Marsden is one of the most famous young adult authors in Australia. There is even a John Marsden Prize for Young Australian writers. The movie version of Tomorrow When the War Began has recently been released in Australia. Not suprising as this series has been reprinted 17 times. I've seen at least three different cover art for the paperback reprints. Wikipedia (no - I don't want to go into the authenticity of this source) has a good write up on the series for those who are interested: http://en.wikipedia.org/wiki/Tomorrow_series.

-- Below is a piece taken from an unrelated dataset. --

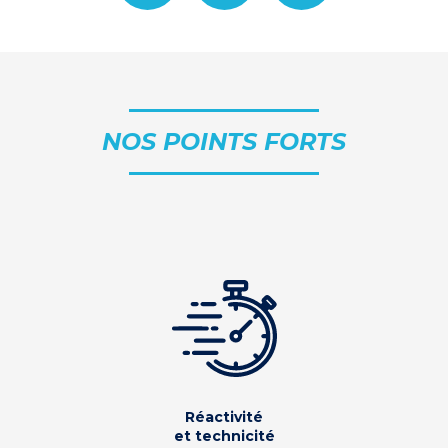
NOS POINTS FORTS
Réactivité
et technicité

I thought of Marsden's books when I first read Meg Rosoff's How I Live Now http://search.barnesandnoble.com/How-I-Live-Now/Meg-Rosoff/e/9780553376050/?itm=1&USRI=how+i+live+now, with England being the invaded country. Daisy is not as strong of a protagonist right from the start as Marsden's Ellie is, but she grows into her role as the protector of her younger cousins. Due to the media hype about Mockingjay http://search.barnesandnoble.com/Mockingjay/Suzanne-Collins/e/9780545317801/?itm=1 - the final title in Suzanne Collins' Hunger Games Series
http://productsearch.barnesandnoble.com/search/results.aspx?store=book&SID=574901 (not as big as Twilight) librarians need books to recommend when tweens and teens come in asking for more books like Collins' series. Marsden's Ellie is a strong female protagonist like Katniss, but with a contemporary war torn setting. Daisy isn't as strong of a protagonist, but the invasion focused plot is similar.